The next generation of 5G/6G wireless networks based on RF and mmWave devices promise to bringing fast, stable and low latency connectivity at low cost. Dielectric materials are utilized in many parts of 5G/6G devices (antennas, filters, power dividers, lenses). In order to meet the stringent requirements of future 5G/6G networks, the development of low-loss tangent (dissipation factor) dielectric materials is key in high-frequency and high-speed environments. Many of these devices could have enhanced performances if the dielectric materials could be designed with complex geometries. For instance, Luneburg lenses, components that focus RF and mm waves are used to improve the gain of signal transmission. These can be manufactured as complex lattices with gradients in their porosity. Similarly, power dividers and dielectric resonator antennas, can be designed with geometric complexity to enhance their performance. Components with complex 3D geometries cannot easily and cost effectively be produced using traditional manufacturing methods.
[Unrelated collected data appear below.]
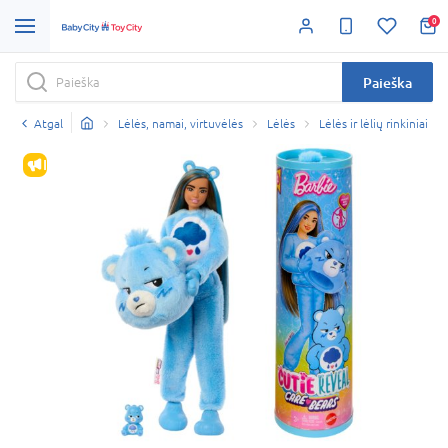
0
Paieška
Atgal
Lėlės, namai, virtuvėlės
Lėlės
Lėlės ir lėlių rinkiniai
IŠPARDAVIMAS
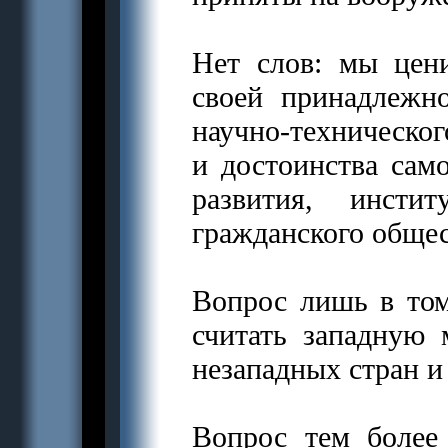
Нет слов: мы цен
своей принадлежн
научно-техническог
и достоинства сам
развития, инсти
гражданского общес
Вопрос лишь в том
считать западную 
незападных стран и
Вопрос тем более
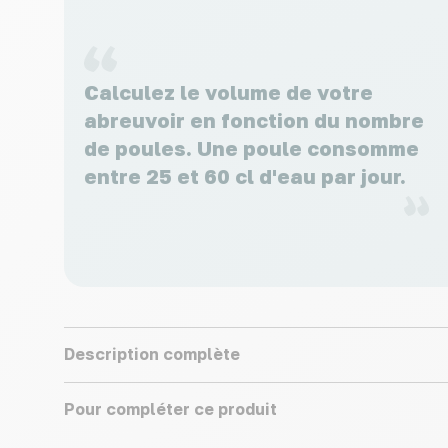
Calculez le volume de votre
abreuvoir en fonction du nombre
de poules. Une poule consomme
entre 25 et 60 cl d'eau par jour.
Description complète
Pour compléter ce produit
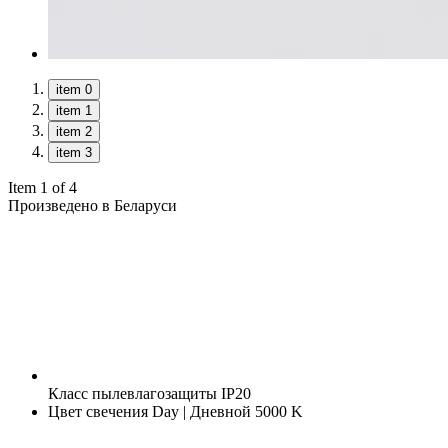
item 0
item 1
item 2
item 3
Item 1 of 4
Произведено в Беларуси
Класс пылевлагозащиты
IP20
Цвет свечения
Day | Дневной 5000 K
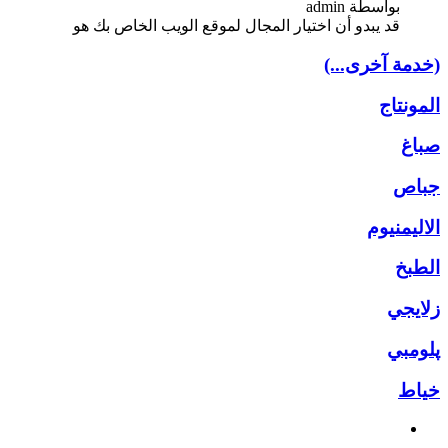
بواسطة admin
قد يبدو أن اختيار المجال لموقع الويب الخاص بك هو
(خدمة آخرى...)
المونتاج
صباغ
جباص
الاليمنيوم
الطبخ
زلايجي
پلومبي
خياط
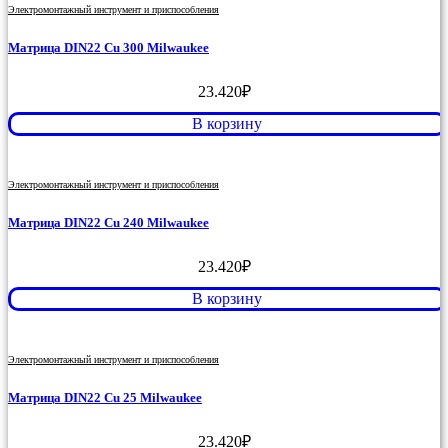
Электромонтажный инструмент и приспособления
Матрица DIN22 Cu 300 Milwaukee
23.420
₽
В корзину
Электромонтажный инструмент и приспособления
Матрица DIN22 Cu 240 Milwaukee
23.420
₽
В корзину
Электромонтажный инструмент и приспособления
Матрица DIN22 Cu 25 Milwaukee
23.420
₽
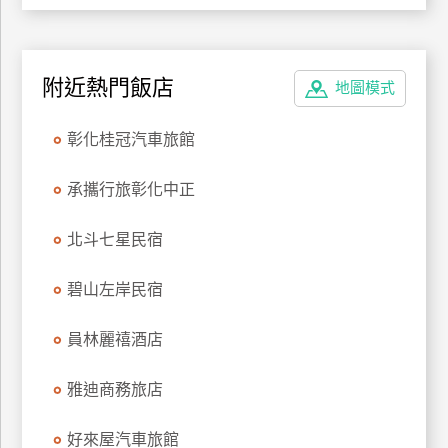
上
客
服
附近熱門飯店
地圖模式
紅
彰化桂冠汽車旅館
利
查
承攜行旅彰化中正
詢
北斗七星民宿
訂
碧山左岸民宿
房
Q&A
員林麗禧酒店
雅迪商務旅店
國
旅
好來屋汽車旅館
卡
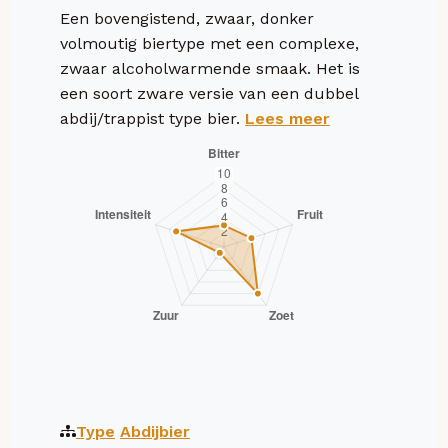
Een bovengistend, zwaar, donker
volmoutig biertype met een complexe,
zwaar alcoholwarmende smaak. Het is
een soort zware versie van een dubbel
abdij/trappist type bier.
Lees meer
Type
Abdijbier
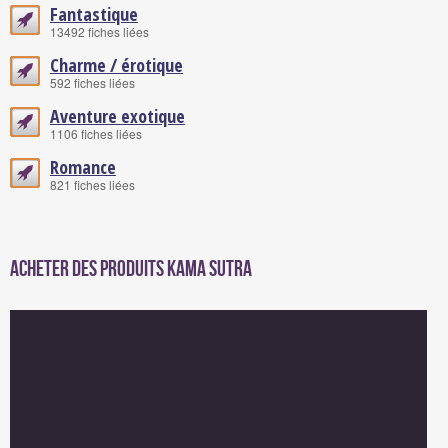
Fantastique
13492 fiches liées
Charme / érotique
592 fiches liées
Aventure exotique
1106 fiches liées
Romance
821 fiches liées
Acheter des produits Kama Sutra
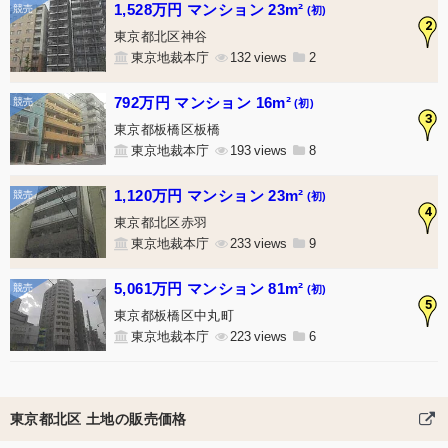
1,528万円 マンション 23m²
(初)
2
東京都北区神谷
東京地裁本庁
132
2
792万円 マンション 16m²
(初)
3
東京都板橋区板橋
東京地裁本庁
193
8
1,120万円 マンション 23m²
(初)
4
東京都北区赤羽
東京地裁本庁
233
9
5,061万円 マンション 81m²
(初)
5
東京都板橋区中丸町
東京地裁本庁
223
6
東京都北区 土地の販売価格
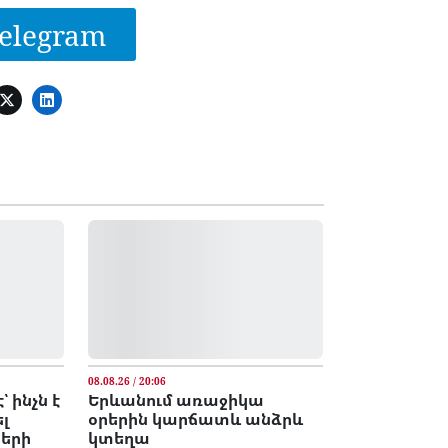
elegram
08.08.26 / 20:06
 ինչն է
Երևանում առաջիկա
լ
օրերին կարճատև անձրև
երի
կտեղա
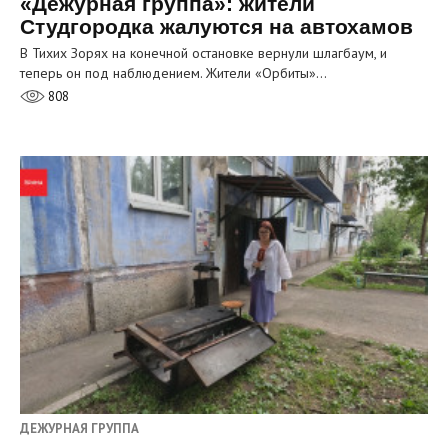
«Дежурная группа»: жители
Студгородка жалуются на автохамов
В Тихих Зорях на конечной остановке вернули шлагбаум, и
теперь он под наблюдением. Жители «Орбиты»…
808
ДЕЖУРНАЯ ГРУППА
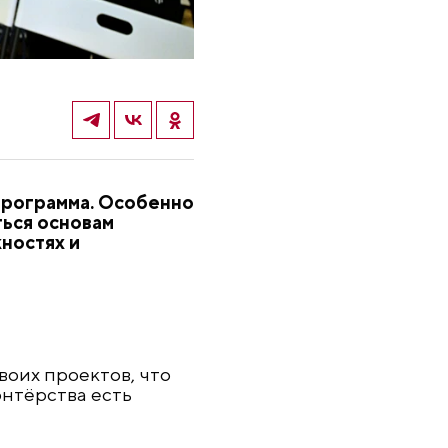
 программа. Особенно
ься основам
ностях и
воих проектов, что
онтёрства есть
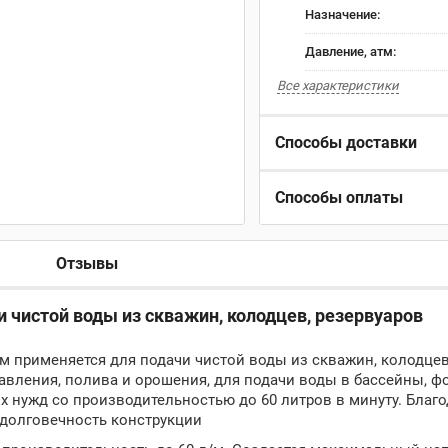
Назначение:
Давление, атм:
Все характеристики
Способы доставки
Способы оплаты
Отзывы
 чистой воды из скважин, колодцев, резервуаров
м применяется для подачи чистой воды из скважин, колодцев
авления, полива и орошения, для подачи воды в бассейны, ф
 нужд со производительностью до 60 литров в минуту. Благо
 долговечность конструкции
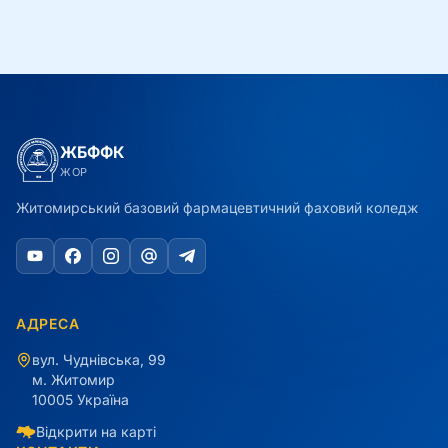
ЖБФФК
ЖОР
Житомирський базовий фармацевтичний фаховий коледж
АДРЕСА
вул. Чуднівська, 99
м. Житомир
10005 Україна
Відкрити на карті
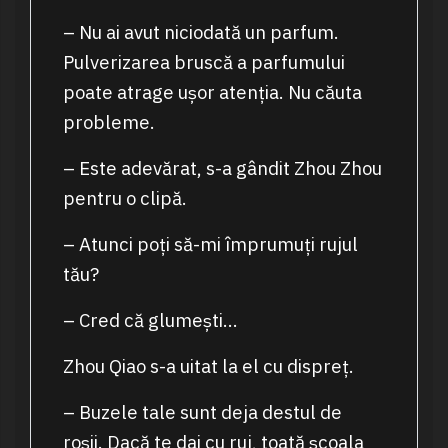
– Nu ai avut niciodată un parfum.
Pulverizarea bruscă a parfumului
poate atrage ușor atenția. Nu căuta
probleme.
– Este adevărat, s-a gândit Zhou Zhou
pentru o clipă.
– Atunci poți să-mi împrumuți rujul
tău?
– Cred că glumești…
Zhou Qiao s-a uitat la el cu dispreț.
– Buzele tale sunt deja destul de
roșii. Dacă te dai cu ruj, toată școala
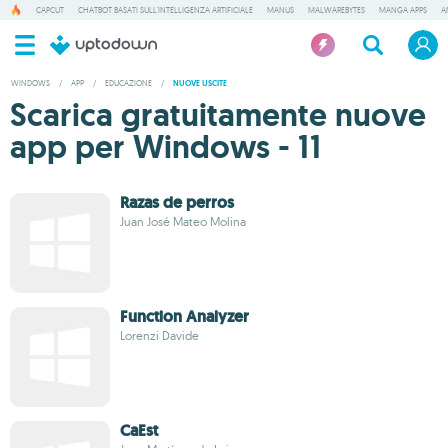
CAPCUT
CHATBOT BASATI SULL'INTELLIGENZA ARTIFICIALE
MANUS
MALWAREBYTES
MANGA APPS
A
WINDOWS
/
APP
/
EDUCAZIONE
/
NUOVE USCITE
Scarica gratuitamente nuove
app per Windows - 11
Razas de perros
Juan José Mateo Molina
Function Analyzer
Lorenzi Davide
CaEst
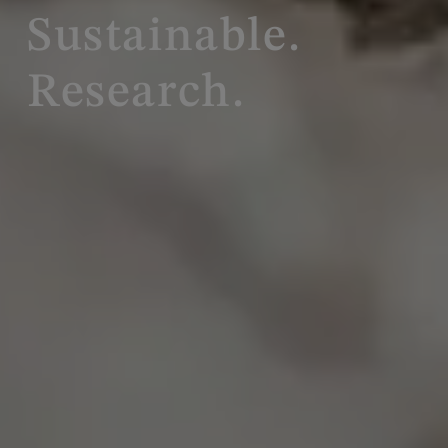
Sustainable.
Research.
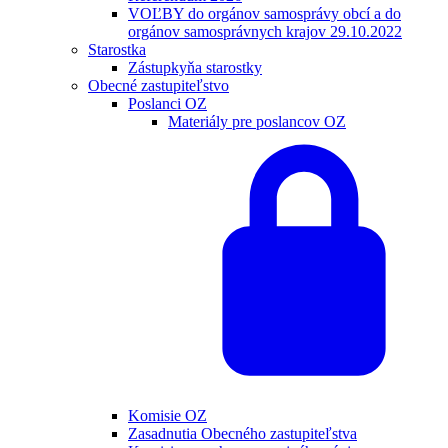
VOĽBY do orgánov samosprávy obcí a do
orgánov samosprávnych krajov 29.10.2022
Starostka
Zástupkyňa starostky
Obecné zastupiteľstvo
Poslanci OZ
Materiály pre poslancov OZ
Komisie OZ
Zasadnutia Obecného zastupiteľstva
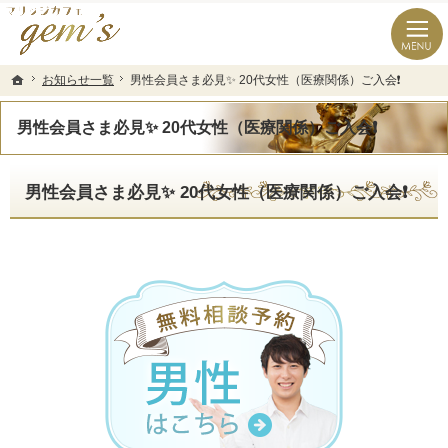
長崎県の婚活なら結婚相談所のマリッジカフェgem’ｓ（ジェムズ）
長崎県長崎市の結婚相談所マリッジカフェgem's(ジェムズ)
お知らせ一覧
お知らせ一覧
男性会員さま必見✨ 20代女性（医療関係）ご入会❗️
男性会員さま必見✨ 20代女性（医療関係）ご入会❗️
ホーム
ホーム
男性会員さま必見✨ 20代女性（医療関係）ご入会❗️
男性会員さま必見✨ 20代女性（医療関係）ご入会❗️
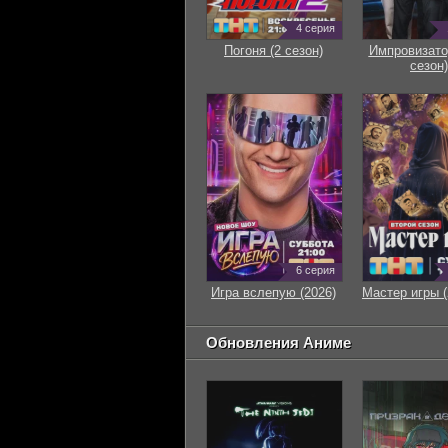
4 серия
Погоня (2 сезон)
Импровизато
сезон)
6 серия
Игра вслепую (2026)
Мастер игры (
Обновления Аниме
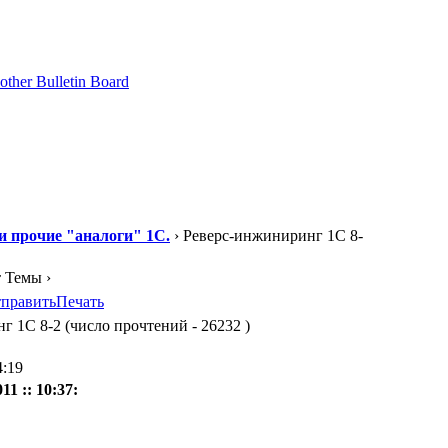
 и прочие "аналоги" 1С.
› Реверс-инжиниринг 1С 8-
т Темы ›
править
Печать
 1С 8-2 (число прочтений - 26232 )
4:19
1 :: 10:37:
In general, RF and mmWave dielectric components are fabricated using traditional manufacturing methods with organic and inorganic low loss materials available in the market. Most of these materials have not been developed as 3D printable materials. 3D printing provides a means to manufacture low-cost lenses/antennas with complex 3D designs. In particular, light-based 3D printing methods (SLA, DLP) are particularly attractive for manufacturing RF and mmWave components as the printing platform prints to higher print quality, which will ensure higher performance in the device. Therefore, the development of new 3D printable low-loss dielectric photoresins is highly desirable in order to fabricate the high resolution, light-weight, complex, miniaturized and high-performance (gain, beamforming etc.) mm-wave devices for 5G technologies. In this presentation, we discuss the development of highly customizable low-loss dielectric materials compatible with vat polymerizable 3D printing through the selection of monomers, crosslinkers and fillers. The materials properties can be tuned at the molecular level (formulation) and at the microscale (through printing parameters) to obtain optimized 3D printed lenses/antennas and further their performance in mmWave region.